Saruman the White must lead his army along a straight path from Isengard to Helm’s Deep. To keep track of his forces, Saruman distributes seeing stones, known as palantirs, among the troops. Each palantir has a maximum effective range of R units, and must be
carried by some troop in the army (i.e., palantirs are not allowed to “free float” in mid-air). Help Saruman take control of Middle Earth by determining the minimum number of palantirs needed for Saruman to ensure that each of his minions is within R units
of some palantir.

Input

The input test file will contain multiple cases.

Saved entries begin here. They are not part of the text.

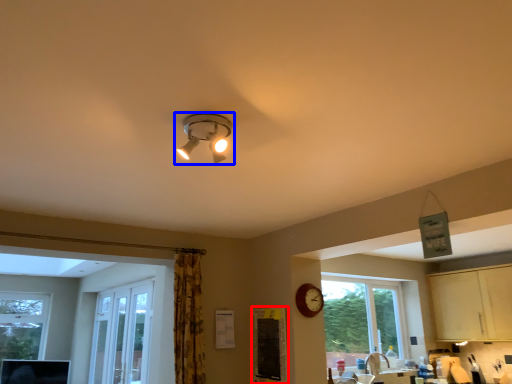 Question: Which object appears closest to the camera in this image, bulletin board (highlighted by a red box) or lamp (highlighted by a blue box)?

Choices:
 (A) bulletin board
 (B) lamp

Answer: (B) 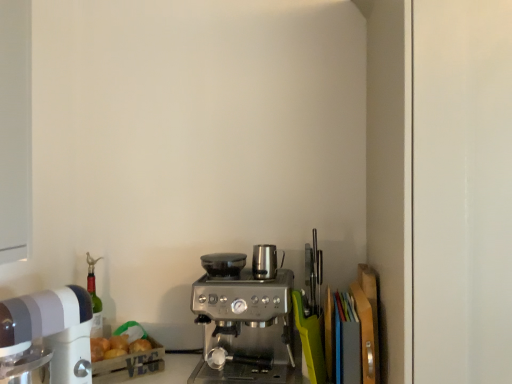 Question: Does satin silver espresso machine at center, acting as the 1th appliance starting from the left, have a smaller size compared to satin silver kettle at center, arranged as the 2th appliance when viewed from the left?

Choices:
 (A) yes
 (B) no

Answer: (A)

Question: Does satin silver espresso machine at center, acting as the 1th appliance starting from the left, have a lesser height compared to satin silver kettle at center, the 1th appliance in the right-to-left sequence?

Choices:
 (A) no
 (B) yes

Answer: (B)

Question: Is satin silver espresso machine at center, the 2th appliance positioned from the right, to the right of satin silver kettle at center, the 1th appliance in the right-to-left sequence, from the viewer's perspective?

Choices:
 (A) no
 (B) yes

Answer: (A)

Question: From the image's perspective, does satin silver espresso machine at center, acting as the 1th appliance starting from the left, appear lower than satin silver kettle at center, the 1th appliance in the right-to-left sequence?

Choices:
 (A) yes
 (B) no

Answer: (A)

Question: From a real-world perspective, does satin silver espresso machine at center, the 2th appliance positioned from the right, stand above satin silver kettle at center, the 1th appliance in the right-to-left sequence?

Choices:
 (A) yes
 (B) no

Answer: (B)

Question: Considering the positions of white plastic mixer at left and satin silver espresso machine at center, the 2th appliance positioned from the right, in the image, is white plastic mixer at left wider or thinner than satin silver espresso machine at center, the 2th appliance positioned from the right,?

Choices:
 (A) wide
 (B) thin

Answer: (A)

Question: Is white plastic mixer at left inside or outside of satin silver espresso machine at center, acting as the 1th appliance starting from the left?

Choices:
 (A) outside
 (B) inside

Answer: (A)

Question: In terms of size, does white plastic mixer at left appear bigger or smaller than satin silver espresso machine at center, the 2th appliance positioned from the right?

Choices:
 (A) small
 (B) big

Answer: (B)

Question: In terms of height, does white plastic mixer at left look taller or shorter compared to satin silver espresso machine at center, acting as the 1th appliance starting from the left?

Choices:
 (A) tall
 (B) short

Answer: (A)

Question: From a real-world perspective, relative to satin silver kettle at center, arranged as the 2th appliance when viewed from the left, is satin silver coffee maker at center vertically above or below?

Choices:
 (A) below
 (B) above

Answer: (A)

Question: Is satin silver coffee maker at center wider or thinner than satin silver kettle at center, the 1th appliance in the right-to-left sequence?

Choices:
 (A) wide
 (B) thin

Answer: (A)

Question: From the image's perspective, is satin silver coffee maker at center positioned above or below satin silver kettle at center, arranged as the 2th appliance when viewed from the left?

Choices:
 (A) below
 (B) above

Answer: (A)

Question: Considering the relative positions of satin silver coffee maker at center and satin silver kettle at center, the 1th appliance in the right-to-left sequence, in the image provided, is satin silver coffee maker at center to the left or to the right of satin silver kettle at center, the 1th appliance in the right-to-left sequence,?

Choices:
 (A) left
 (B) right

Answer: (A)

Question: Is satin silver kettle at center, the 1th appliance in the right-to-left sequence, in front of or behind satin silver coffee maker at center in the image?

Choices:
 (A) behind
 (B) front

Answer: (A)

Question: From a real-world perspective, is satin silver kettle at center, the 1th appliance in the right-to-left sequence, above or below satin silver coffee maker at center?

Choices:
 (A) below
 (B) above

Answer: (B) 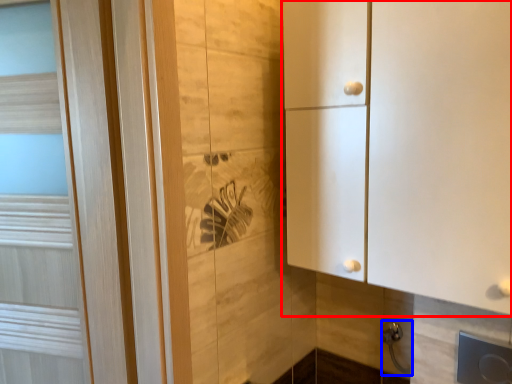 Question: Which of the following is the closest to the observer, cupboard (highlighted by a red box) or door handle (highlighted by a blue box)?

Choices:
 (A) cupboard
 (B) door handle

Answer: (A) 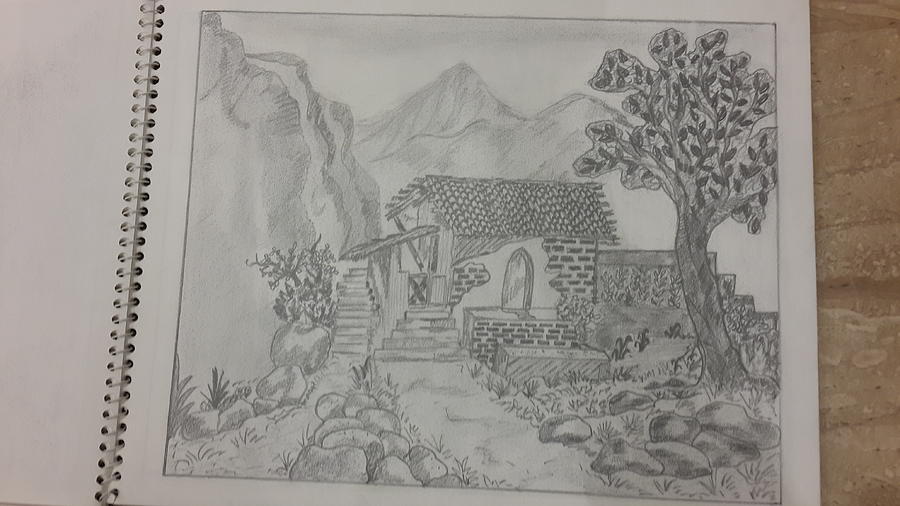 Find the location of `drawing of stairs`. drawing of stairs is located at coordinates (358, 321).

Each test case begins with a single line containing an integer R, the maximum effective range of all palantirs (where 0 ≤ R ≤ 1000), and an integer n, the number of troops in Saruman’s army (where 1 ≤ n ≤ 1000).
The next line contains n integers, indicating the positions x1, …, xn of each troop (where 0 ≤ xi ≤ 1000). The end-of-file is marked by a test case with R = n = −1.

Output

For each test case, print a single integer indicating the minimum number of palantirs needed.

Sample Input

0 3

10 20 20

10 7

70 30 1 7 15 20 50

-1 -1

Sample Output

2

4

这一题样的是贪心算法，具体的思路是这样的：找到一个未标记的点a,往右找到离a最远的在R的距离之内的点b，将b坐上标记，然后在标记点b往右在距离R之内的点相当于被标记；

AC代码：

# include <cstdio>
# include <cstring>
# include <algorithm>
using namespace std;
int s[1010];
int flage[1010];
int main(){
int n, r, ans, cur, i, j, k;
while(scanf("%d%d", &r, &n)!=EOF){
if(r==-1&&n==-1){
break;
}
ans=0;
for(i=1; i<=n; i++){
scanf("%d", &s[i]);
}
sort(s+1, s+1+n);
memset(flage, 0, sizeof(flage));
for(i=1; i<=n; i++){
if(!flage[i]){
ans++;
cur=i;
flage[i]=1;
for(j=i+1; j<=n; j++){
if(s[i]+r>=s[j]){
cur=j;
flage[j]=1;
}
else{
break;
}
}
for(j=cur+1; j<=n; j++){
if(s[cur]+r>=s[j]){
flage[j]=1;
}
}
}
}
printf("%d\n", ans);
}
return 0;
}